You all must be thinking why I am posting paneer recipes so much. It is third recipe of paneer which I will be posting in two weeks. Actually paneer is a very versatile ingredient which can be used in many recipes and it is easily available also.
My today’s recipe is Butter Paneer Masala in Restaurant Style. Butter Paneer Masala is most popular dish in every Indian Restaurant so thought of recreating it at home and it came out to be awesome. This is also my Mom’s recipe. Previously I made HYDERABADI ALOO (Mom’s Recipe) which was also yum.

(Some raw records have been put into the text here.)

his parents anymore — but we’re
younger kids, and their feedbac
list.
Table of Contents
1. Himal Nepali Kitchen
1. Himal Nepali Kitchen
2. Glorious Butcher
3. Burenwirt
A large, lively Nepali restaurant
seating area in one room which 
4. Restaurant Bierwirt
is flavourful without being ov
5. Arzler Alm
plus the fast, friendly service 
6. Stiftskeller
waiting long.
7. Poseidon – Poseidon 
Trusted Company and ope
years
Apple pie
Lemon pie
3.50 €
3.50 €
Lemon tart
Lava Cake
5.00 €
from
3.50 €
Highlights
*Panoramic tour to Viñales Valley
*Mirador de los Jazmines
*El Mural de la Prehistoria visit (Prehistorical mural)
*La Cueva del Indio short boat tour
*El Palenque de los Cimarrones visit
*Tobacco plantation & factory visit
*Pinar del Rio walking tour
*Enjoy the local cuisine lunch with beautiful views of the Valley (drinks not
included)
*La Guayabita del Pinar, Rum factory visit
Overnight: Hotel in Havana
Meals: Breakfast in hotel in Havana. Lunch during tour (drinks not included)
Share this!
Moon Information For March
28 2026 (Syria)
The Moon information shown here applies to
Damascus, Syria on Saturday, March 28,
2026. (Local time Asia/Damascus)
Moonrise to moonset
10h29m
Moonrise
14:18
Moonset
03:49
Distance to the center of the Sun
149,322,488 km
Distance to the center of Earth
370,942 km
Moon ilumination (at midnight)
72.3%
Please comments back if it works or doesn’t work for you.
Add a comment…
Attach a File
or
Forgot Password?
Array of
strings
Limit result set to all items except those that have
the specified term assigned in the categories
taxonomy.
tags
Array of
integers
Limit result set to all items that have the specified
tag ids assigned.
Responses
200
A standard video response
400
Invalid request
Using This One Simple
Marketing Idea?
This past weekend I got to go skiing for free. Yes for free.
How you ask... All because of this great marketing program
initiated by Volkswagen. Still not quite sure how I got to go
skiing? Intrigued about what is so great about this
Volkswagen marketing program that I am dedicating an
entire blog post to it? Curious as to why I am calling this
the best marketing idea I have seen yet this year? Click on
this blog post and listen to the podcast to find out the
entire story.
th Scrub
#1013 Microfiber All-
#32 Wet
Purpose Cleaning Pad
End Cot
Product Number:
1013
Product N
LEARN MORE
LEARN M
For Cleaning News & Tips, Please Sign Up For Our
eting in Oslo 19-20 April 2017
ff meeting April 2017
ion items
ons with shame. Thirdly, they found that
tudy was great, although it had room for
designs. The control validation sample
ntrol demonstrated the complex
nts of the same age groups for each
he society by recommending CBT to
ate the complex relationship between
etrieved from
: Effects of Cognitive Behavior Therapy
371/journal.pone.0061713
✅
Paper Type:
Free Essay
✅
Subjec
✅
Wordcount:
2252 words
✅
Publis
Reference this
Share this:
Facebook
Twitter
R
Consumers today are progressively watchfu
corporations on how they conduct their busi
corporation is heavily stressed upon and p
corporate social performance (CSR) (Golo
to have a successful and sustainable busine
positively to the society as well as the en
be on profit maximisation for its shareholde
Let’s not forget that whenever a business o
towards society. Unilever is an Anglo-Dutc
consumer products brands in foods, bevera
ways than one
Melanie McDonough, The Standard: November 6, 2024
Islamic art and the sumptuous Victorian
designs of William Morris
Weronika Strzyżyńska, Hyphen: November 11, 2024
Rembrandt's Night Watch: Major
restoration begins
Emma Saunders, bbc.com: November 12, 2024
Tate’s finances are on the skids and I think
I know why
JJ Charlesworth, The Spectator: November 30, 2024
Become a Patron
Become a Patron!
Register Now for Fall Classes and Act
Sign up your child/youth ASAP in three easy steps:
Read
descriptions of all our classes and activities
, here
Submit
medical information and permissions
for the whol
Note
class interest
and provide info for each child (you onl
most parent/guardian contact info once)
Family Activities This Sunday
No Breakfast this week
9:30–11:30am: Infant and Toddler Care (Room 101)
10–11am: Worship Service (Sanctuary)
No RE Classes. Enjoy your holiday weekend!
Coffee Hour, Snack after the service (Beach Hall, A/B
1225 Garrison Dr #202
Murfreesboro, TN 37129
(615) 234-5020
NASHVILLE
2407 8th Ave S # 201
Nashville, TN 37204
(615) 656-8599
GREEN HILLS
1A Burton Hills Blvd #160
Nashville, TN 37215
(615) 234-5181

Butter Paneer Masala can be best served with Lachedar Parantha, Naan and Rice.
Prep Time – 10-15 Mins Cook Time – 15 Mins Total Time – 30 Mins Serving – 4
- Paneer (Cubed or Diced) – 350 Gms.
- Turmeric Powder – ½ Tsp.
- Water – 1 Tbsp.
- Oil – 6 Tbsp.
- Mustard Seeds – ½ Tsp.
- Cumin Seeds – ½ Tsp.
- Fennel Seeds – ½ Tsp.
- Onion Paste – 1 ½ Cups
- Tomato Paste – 1 ¼ Cups
- Red Chilli Powder – 2 Tbsp.
- Salt to Taste
- Kasuri Methi – 3 Tsp.
- Cream – 3 Tbsp.
- Tomato Ketchup – 2 Tbsp.
- Milk – 1 Cup
- Square Shaped Capsicum – 1 Cup
- Square Shaped Tomato – ½ Cup
- Onion Rings – 1 Cup
- Butter- 3 Tsp.
- Take a mixing bowl and prepare a paste of turmeric powder and water and marinate paneer pieces and leave it for 15 mins.
- Heat oil in a wok and add in mustard seed, fennel seeds and cumin seeds and allow them to crackle.
- Now add onion paste and cook it for 2-3 mins.
- Add tomato paste and cook it for 2-3 mins. more
- Now add red chilli powder, salt and kasuri methi and cook all spices with water (around 2 tbsp.)
- Now add cream and tomato ketchup and mix well.
- Add marinated paneer pieces and mix.
- Add milk and cook for good 5 mins. and switch off flame.
- Heat butter in another wok and add capsicum, tomato and onion and sauté them with little salt (add salt accordingly as we have added it in main gravy also) for few mins.
- Add sauté vegetables in main gravy and mix well.